Speaking as a spec-fic editor (I work at both Escape Pod and the Drabblecast), the things that bug me (and will generally cause me to reject stories out of hand, in case anyone reading this is also intending to submit stories) are less the nitpicky medically accurate details of hospital care and are more toward the specific pitfalls of speculative fiction, like Deoridhe's mention of delusions/hallucinations being completely disconnected from the character having them because the plot requires the hallucinatory aliens be real at the end, or - and this is the big one at the Drabblecast in particular - the mental-illness-specific form of the Wikipedia Story.

That is, the author has read about a mental illness (like, say, Alien Hand Syndrome) and had decided to write a story about it.
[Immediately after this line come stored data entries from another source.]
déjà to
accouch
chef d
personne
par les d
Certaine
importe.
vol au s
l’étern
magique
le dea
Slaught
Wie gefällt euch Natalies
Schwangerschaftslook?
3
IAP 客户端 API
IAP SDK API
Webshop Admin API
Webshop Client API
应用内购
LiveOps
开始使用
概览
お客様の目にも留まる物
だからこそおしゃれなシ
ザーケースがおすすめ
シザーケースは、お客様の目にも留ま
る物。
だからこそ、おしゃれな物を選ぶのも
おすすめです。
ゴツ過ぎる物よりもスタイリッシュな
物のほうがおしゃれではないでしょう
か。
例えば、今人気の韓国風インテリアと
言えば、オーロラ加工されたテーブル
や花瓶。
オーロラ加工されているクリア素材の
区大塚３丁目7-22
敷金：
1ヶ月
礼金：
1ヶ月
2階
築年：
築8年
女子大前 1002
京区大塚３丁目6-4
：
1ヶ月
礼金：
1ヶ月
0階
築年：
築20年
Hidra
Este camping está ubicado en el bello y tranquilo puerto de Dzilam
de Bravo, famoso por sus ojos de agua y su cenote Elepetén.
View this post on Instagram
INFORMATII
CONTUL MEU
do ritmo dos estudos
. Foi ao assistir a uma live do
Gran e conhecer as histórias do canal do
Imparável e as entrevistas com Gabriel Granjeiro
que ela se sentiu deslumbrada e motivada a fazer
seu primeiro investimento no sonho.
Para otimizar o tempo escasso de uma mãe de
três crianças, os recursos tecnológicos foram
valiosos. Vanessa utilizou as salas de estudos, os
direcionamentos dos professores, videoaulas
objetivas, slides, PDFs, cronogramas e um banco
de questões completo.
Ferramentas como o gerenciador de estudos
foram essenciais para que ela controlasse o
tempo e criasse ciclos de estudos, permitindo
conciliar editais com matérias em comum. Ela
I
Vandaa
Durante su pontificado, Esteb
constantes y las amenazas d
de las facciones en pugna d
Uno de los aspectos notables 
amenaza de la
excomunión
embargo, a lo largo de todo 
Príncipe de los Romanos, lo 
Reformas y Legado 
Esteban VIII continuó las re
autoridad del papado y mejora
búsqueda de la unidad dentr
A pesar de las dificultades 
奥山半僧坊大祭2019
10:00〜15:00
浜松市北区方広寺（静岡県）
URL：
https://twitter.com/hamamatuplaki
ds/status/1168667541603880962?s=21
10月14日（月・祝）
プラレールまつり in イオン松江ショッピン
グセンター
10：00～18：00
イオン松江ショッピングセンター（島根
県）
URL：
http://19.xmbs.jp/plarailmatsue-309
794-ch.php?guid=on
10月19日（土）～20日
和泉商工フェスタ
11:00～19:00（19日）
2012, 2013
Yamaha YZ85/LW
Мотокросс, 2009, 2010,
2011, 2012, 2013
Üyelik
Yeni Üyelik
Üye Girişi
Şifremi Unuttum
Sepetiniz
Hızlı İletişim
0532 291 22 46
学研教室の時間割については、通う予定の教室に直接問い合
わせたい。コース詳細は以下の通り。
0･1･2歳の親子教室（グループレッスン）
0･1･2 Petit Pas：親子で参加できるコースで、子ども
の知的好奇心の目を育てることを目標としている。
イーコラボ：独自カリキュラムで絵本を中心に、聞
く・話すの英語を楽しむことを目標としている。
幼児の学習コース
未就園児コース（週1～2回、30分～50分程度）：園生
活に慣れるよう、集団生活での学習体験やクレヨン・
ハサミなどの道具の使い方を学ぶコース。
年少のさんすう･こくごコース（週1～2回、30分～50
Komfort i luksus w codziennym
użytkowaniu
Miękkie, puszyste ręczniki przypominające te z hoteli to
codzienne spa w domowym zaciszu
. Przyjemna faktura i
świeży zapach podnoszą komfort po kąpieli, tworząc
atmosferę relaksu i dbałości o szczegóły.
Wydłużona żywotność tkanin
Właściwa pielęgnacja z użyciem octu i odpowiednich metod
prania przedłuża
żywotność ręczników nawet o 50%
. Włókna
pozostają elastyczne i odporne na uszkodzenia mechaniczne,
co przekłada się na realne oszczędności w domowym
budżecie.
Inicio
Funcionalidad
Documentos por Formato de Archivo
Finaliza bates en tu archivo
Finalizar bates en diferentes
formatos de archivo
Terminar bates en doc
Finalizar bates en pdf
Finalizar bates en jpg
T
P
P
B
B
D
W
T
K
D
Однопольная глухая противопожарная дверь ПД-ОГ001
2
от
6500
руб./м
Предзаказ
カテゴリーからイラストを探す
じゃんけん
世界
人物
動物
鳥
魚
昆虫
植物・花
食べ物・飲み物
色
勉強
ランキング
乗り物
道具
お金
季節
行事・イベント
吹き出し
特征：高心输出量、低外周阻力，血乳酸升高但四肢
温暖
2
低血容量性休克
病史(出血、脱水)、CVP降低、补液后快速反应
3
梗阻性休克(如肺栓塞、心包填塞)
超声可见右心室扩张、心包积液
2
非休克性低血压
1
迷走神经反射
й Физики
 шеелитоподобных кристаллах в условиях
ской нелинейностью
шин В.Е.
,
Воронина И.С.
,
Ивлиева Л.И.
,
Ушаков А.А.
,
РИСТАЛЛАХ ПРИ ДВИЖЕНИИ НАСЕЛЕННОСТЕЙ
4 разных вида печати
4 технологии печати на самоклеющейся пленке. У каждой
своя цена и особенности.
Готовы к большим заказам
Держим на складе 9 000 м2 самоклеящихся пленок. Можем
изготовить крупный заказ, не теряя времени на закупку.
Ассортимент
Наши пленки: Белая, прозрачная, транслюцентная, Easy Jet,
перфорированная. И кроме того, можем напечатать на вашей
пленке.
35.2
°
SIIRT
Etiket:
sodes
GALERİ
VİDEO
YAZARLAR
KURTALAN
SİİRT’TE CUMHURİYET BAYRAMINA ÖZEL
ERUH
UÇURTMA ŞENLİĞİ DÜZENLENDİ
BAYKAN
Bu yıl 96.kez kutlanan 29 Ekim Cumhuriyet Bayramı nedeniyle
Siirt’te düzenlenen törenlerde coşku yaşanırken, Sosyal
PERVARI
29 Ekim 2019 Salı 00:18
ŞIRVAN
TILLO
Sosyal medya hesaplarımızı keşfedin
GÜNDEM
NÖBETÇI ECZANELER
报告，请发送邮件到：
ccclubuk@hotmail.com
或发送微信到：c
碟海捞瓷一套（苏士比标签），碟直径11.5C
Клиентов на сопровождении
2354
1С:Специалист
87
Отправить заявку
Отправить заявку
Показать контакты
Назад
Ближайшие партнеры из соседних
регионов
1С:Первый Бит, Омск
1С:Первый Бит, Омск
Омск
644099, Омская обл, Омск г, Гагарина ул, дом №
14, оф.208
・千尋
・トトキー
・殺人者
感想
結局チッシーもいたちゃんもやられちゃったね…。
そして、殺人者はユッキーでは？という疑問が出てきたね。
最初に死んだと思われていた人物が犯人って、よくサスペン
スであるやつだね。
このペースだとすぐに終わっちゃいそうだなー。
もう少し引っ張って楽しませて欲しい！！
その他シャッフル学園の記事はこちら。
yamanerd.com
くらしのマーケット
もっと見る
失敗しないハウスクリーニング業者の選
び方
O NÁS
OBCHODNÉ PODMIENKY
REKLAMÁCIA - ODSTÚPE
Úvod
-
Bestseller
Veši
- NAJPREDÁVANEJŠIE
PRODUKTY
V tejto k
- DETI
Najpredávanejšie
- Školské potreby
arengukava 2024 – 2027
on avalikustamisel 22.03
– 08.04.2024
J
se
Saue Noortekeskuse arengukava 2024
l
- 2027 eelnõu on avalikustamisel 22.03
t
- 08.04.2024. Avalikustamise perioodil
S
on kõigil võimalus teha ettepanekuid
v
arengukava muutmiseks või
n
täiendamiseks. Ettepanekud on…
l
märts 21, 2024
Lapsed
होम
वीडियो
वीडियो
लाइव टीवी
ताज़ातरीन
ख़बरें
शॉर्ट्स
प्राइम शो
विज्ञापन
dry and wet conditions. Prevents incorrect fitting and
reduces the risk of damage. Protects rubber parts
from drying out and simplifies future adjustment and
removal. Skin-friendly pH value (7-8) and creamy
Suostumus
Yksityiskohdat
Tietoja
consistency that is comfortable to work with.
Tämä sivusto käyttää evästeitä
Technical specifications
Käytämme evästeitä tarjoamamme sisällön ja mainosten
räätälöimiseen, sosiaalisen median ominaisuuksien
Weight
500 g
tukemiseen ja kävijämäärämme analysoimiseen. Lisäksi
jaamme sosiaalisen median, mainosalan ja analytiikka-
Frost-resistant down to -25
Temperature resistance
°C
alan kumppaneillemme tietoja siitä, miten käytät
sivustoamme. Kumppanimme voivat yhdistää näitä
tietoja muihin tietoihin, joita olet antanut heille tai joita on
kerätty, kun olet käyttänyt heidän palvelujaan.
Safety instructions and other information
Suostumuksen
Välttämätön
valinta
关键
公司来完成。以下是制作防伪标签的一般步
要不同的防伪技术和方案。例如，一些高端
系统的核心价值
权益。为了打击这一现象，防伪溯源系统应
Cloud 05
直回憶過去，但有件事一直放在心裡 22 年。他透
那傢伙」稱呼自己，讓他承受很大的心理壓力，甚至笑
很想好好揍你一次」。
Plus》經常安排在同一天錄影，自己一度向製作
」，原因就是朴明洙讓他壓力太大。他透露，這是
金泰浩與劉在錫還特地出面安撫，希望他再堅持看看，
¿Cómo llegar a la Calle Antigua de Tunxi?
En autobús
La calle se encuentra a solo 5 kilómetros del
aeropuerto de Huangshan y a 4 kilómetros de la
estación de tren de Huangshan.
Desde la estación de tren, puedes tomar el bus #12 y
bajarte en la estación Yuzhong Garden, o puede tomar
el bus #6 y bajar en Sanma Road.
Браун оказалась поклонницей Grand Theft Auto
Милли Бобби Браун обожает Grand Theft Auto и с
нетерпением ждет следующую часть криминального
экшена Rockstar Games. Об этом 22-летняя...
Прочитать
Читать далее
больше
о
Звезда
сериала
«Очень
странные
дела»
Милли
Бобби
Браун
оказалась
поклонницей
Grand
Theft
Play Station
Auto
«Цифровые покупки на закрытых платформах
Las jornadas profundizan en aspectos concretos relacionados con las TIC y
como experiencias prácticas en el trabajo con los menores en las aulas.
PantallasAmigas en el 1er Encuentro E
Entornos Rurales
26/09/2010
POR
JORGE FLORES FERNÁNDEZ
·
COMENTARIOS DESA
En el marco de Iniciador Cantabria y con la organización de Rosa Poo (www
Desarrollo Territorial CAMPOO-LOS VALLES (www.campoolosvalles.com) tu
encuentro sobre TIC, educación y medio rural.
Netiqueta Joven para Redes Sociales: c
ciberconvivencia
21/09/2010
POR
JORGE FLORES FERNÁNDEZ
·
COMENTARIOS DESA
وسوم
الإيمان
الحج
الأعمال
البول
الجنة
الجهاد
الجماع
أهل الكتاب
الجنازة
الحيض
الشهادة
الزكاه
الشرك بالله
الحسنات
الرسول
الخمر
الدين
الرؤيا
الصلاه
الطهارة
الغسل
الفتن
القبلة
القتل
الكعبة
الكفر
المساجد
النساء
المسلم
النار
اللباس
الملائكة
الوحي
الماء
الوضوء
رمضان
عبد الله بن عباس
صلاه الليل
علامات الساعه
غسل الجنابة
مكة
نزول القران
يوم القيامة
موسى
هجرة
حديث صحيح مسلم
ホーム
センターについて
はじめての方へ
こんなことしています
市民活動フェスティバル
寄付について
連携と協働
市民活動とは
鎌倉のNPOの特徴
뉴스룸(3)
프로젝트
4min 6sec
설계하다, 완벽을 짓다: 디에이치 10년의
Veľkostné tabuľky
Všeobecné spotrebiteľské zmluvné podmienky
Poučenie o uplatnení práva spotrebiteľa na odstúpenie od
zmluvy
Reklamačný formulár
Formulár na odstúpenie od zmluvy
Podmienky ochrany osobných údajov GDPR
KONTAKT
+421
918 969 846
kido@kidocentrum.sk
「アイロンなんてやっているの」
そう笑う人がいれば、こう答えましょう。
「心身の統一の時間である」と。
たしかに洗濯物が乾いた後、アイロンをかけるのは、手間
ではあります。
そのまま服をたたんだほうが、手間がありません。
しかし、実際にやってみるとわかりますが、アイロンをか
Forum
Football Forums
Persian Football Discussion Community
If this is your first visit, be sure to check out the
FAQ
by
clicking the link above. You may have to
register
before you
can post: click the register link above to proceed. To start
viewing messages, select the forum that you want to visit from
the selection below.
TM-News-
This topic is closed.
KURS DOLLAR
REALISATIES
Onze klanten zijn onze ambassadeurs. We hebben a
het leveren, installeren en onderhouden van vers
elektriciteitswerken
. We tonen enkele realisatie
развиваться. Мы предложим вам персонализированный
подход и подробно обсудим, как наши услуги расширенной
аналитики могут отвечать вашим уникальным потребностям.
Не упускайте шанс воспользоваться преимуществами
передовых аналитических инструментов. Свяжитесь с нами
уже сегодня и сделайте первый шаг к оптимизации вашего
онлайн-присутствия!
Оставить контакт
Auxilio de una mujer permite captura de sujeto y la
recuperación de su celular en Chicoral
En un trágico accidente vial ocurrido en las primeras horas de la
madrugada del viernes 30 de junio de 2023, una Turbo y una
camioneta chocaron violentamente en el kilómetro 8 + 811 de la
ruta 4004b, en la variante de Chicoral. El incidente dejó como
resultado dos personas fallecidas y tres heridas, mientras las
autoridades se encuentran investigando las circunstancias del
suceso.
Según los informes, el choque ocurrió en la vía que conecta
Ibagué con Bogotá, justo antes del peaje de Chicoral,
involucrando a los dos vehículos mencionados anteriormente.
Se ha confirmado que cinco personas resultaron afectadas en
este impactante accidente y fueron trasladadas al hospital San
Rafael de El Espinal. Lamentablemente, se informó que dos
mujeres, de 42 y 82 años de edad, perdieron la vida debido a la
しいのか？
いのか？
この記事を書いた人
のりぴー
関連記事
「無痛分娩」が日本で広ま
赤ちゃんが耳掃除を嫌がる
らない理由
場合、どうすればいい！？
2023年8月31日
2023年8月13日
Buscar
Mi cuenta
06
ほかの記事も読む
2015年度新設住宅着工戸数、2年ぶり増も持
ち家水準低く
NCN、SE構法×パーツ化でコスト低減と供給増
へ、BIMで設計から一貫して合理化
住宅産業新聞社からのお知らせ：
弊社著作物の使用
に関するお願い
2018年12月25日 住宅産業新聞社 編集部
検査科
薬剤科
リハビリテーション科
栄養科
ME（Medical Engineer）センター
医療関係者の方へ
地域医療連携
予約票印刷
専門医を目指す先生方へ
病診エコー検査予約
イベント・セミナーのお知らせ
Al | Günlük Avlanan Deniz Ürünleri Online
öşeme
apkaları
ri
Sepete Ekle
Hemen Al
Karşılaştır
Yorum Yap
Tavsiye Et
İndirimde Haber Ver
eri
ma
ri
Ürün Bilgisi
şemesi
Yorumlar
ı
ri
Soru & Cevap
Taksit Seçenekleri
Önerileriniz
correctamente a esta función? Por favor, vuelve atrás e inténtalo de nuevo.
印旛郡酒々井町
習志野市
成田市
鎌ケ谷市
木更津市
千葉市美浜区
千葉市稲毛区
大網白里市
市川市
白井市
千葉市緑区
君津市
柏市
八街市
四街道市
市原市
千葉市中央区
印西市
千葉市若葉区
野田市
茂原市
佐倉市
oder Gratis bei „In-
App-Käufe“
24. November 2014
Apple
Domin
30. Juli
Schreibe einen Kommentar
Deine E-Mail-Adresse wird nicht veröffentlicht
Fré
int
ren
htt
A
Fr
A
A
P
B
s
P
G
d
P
These usually end up as not actually speculative fiction at all (i.e. the author writes the story from the perspective of the person with delusions, including their inaccurate perceptions) with the "twist" at the end of the delusion actually being true in some way. I generally find these to be bad writing on the face of things (since the plot and characters tend to be thin in favor of descriptions lifted from Wikipedia) and also usually pretty disrespectful toward just about everyone involved.

More broadly, using "being crazy" as a narrative get-out-of-corners-free card or portraying mental health workers as inherently evil and stifling (and oy do we get a lot of both of those, too) is still a problem, at least from my limited perspective. I just don't think this particular article is doing a great job at counteracting that; it's long and meandering and keeps (to me) kind of missing the point.
posted by Scattercat at 4:37 PM on September 2, 2014 [5 favorites]


I think the author is a psychiatrist btw. Wasn't immediately apparent to me.